While the psychiatrist asks questions, and during the meeting with the child on their own, they will be observing the child’s behaviours and interactions, with both their parents and the examiner too. This is what we call a mental health assessment. It provides the psychiatrist with a list of symptoms that may be suggesting a mental health problem in that particular child. The psychiatrist will be also assessing the risks of the particular child towards themselves and from and towards others (e.g. risk of self-harm, risk of suicide, risk of aggression, risk of neglect, safeguarding issues, etc).
Finally, some assessments may include additional tests to be done by the child. For instance, with children who are going to be assessed for autism, we will require a separate, standardized observation procedure, such as the ADOS, and a more specific interview that will take a much longer time. Parents will be informed about whether additional tests may be required beforehand.
Can a psychiatrist legally tell me what my child says during their appointments?
The psychiatrist is legally obliged to keep confidentiality when the young person requests it. Under these circumstances, the young person is informed that the parents will not be informed about the things that they want to keep confidential. Confidentiality is well reflected on the Royal College of Psychiatrists guidelines: ‘Good Psychiatric Practice, Confidentiality and information sharing’.
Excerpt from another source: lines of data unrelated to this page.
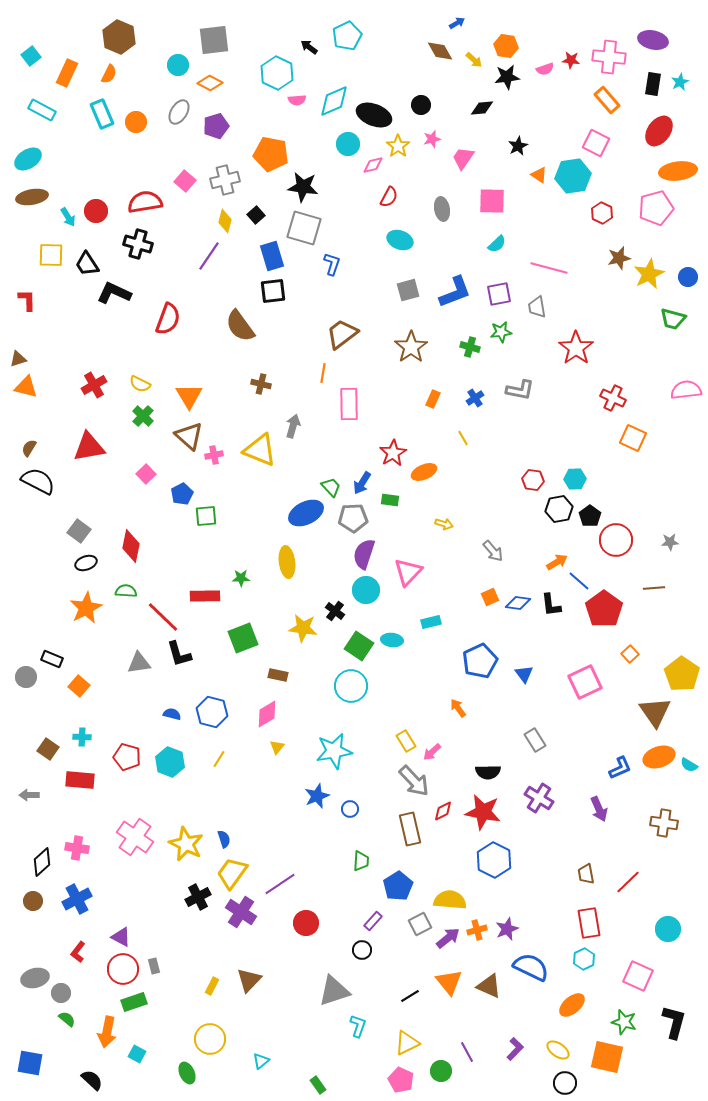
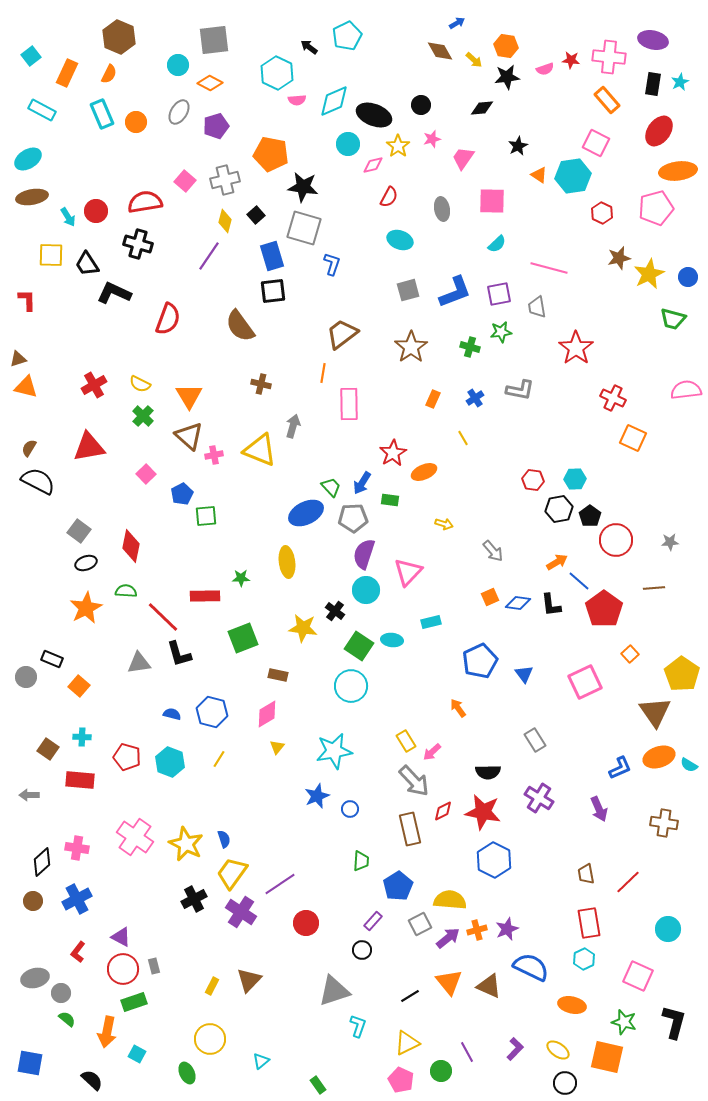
black cross at (198, 897): moved 4 px left, 2 px down
orange ellipse at (572, 1005): rotated 52 degrees clockwise
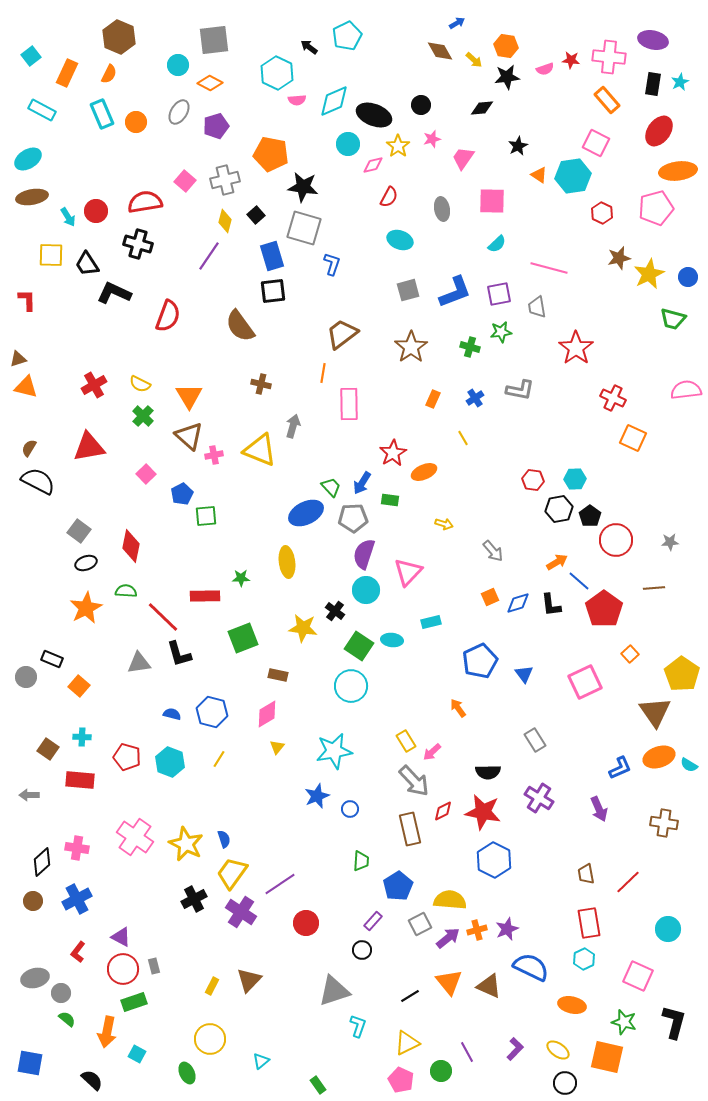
red semicircle at (168, 319): moved 3 px up
blue diamond at (518, 603): rotated 25 degrees counterclockwise
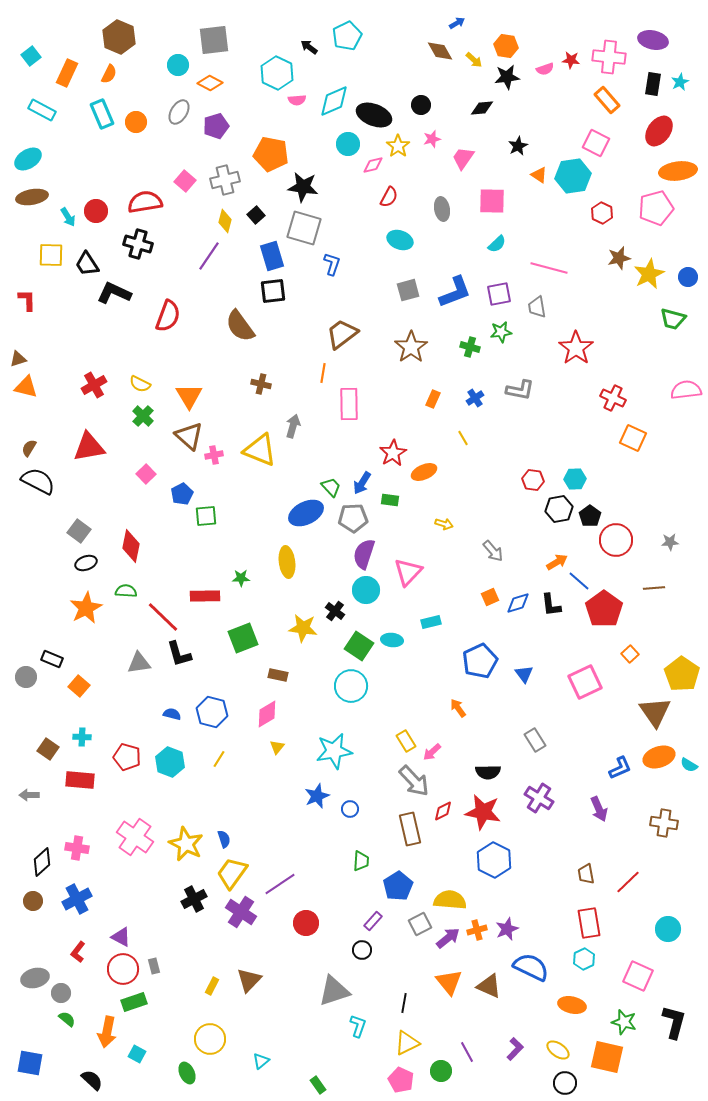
black line at (410, 996): moved 6 px left, 7 px down; rotated 48 degrees counterclockwise
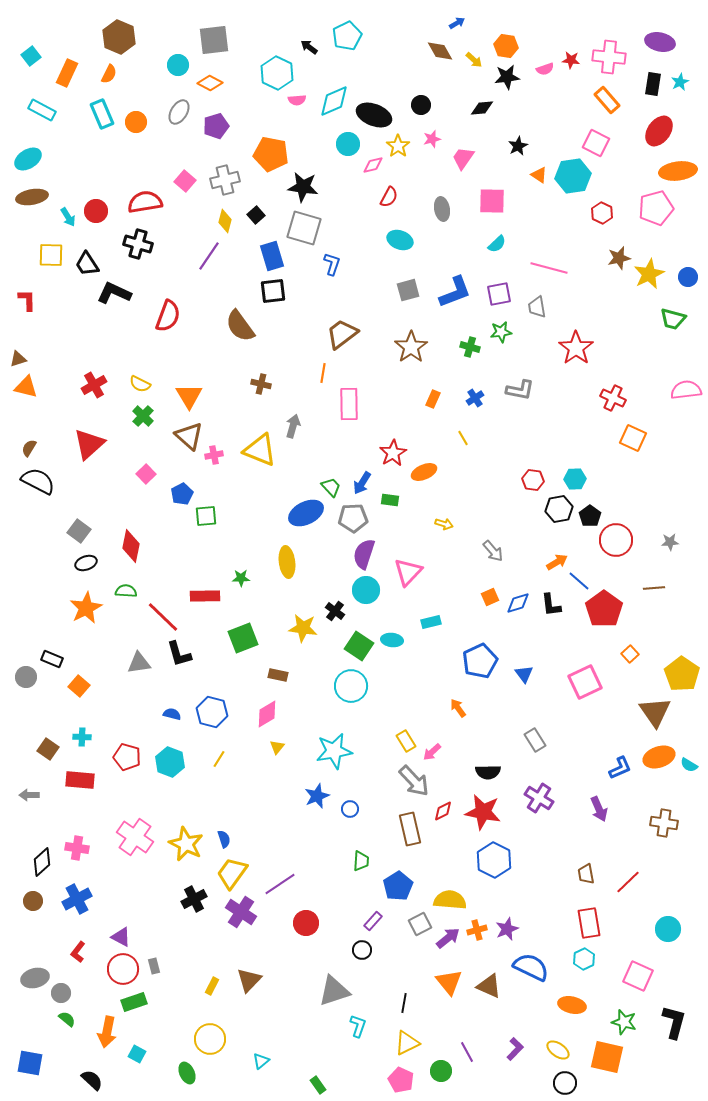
purple ellipse at (653, 40): moved 7 px right, 2 px down
red triangle at (89, 447): moved 3 px up; rotated 32 degrees counterclockwise
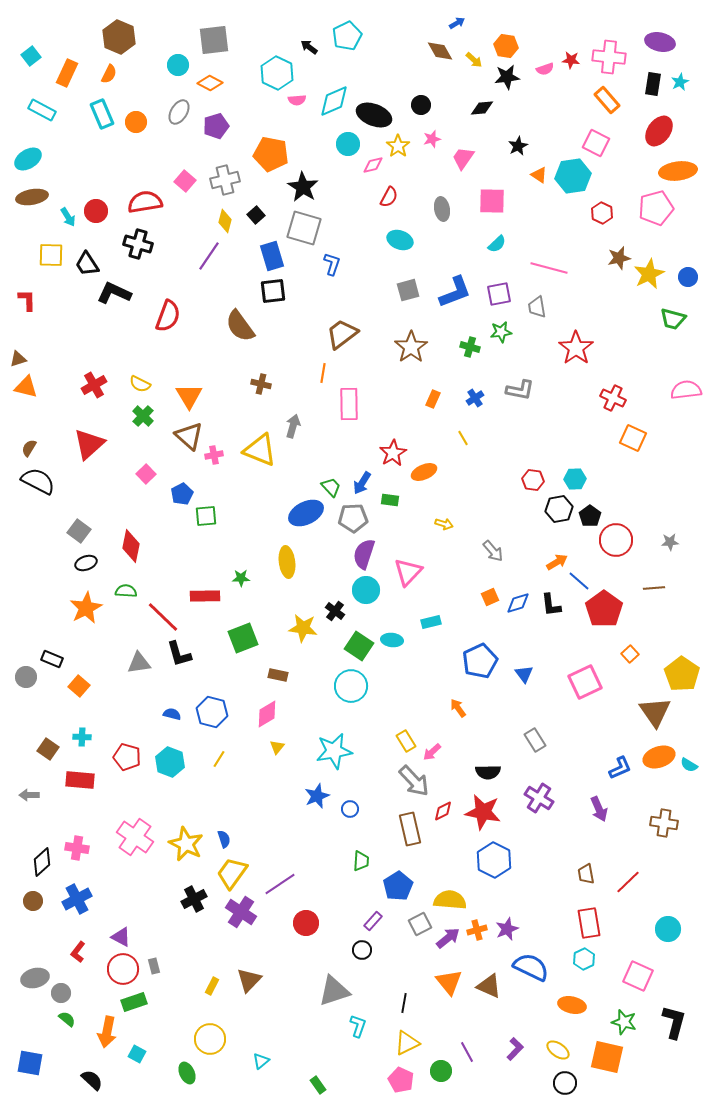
black star at (303, 187): rotated 24 degrees clockwise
However, as these guidelines clearly state there are ‘situations where there is an immediate risk of serious harm to a person who may be identifiable or to people who may form a group or community who may or may not be identifiable. The risk may be heightened because the patient is distressed and agitated and may be refusing to consent to discussion of their case with others. There may also be concerns that alerting the patient may actually increase the risk to others; or that attempts to contact the patient, or their representative may result in delay in warning others who may be at risk of serious harm’. In circumstances such as these, the psychiatrist will need to outweigh whether it is in the child’s or in the public interest to disclose the information, and since this is in breach of the duty of confidentiality, the psychiatrist must have a good justification for this decision. Therefore, the young person will be informed that, in the scenario of the psychiatrist considering an immediate risk towards the child or someone else (e.g., life threatening situation, risk of child abuse or neglect, assault, a traffic accident, or the spread of an infectious disease) the psychiatrist will need to share the information provided with those parties that are directly relevant to the case (e.g. children services, police).
As a parent, will the psychiatrist offer me techniques to use in my child’s home and personal life?
Child psychiatrists in the UK usually take a conservative approach and will not immediately prescribe medication, unless clearly recommended by guidelines and good practice. Independently of whether a particular child requires any medication, child and adolescent psychiatrists usually provide some techniques and advice so that the parents are more able to cope with the young person’s needs. A child psychiatrist needs to get to know the young person well, usually the first appointment can only generate basic and generic recommendations. It is later, during subsequent follow up assessments and meetings with the child, parents and/or school, that the child psychiatrist will better understand the specific characteristics and nuances of the young person’s presentation and needs and will be able to provide more tailored specific recommendations and interventions based upon these.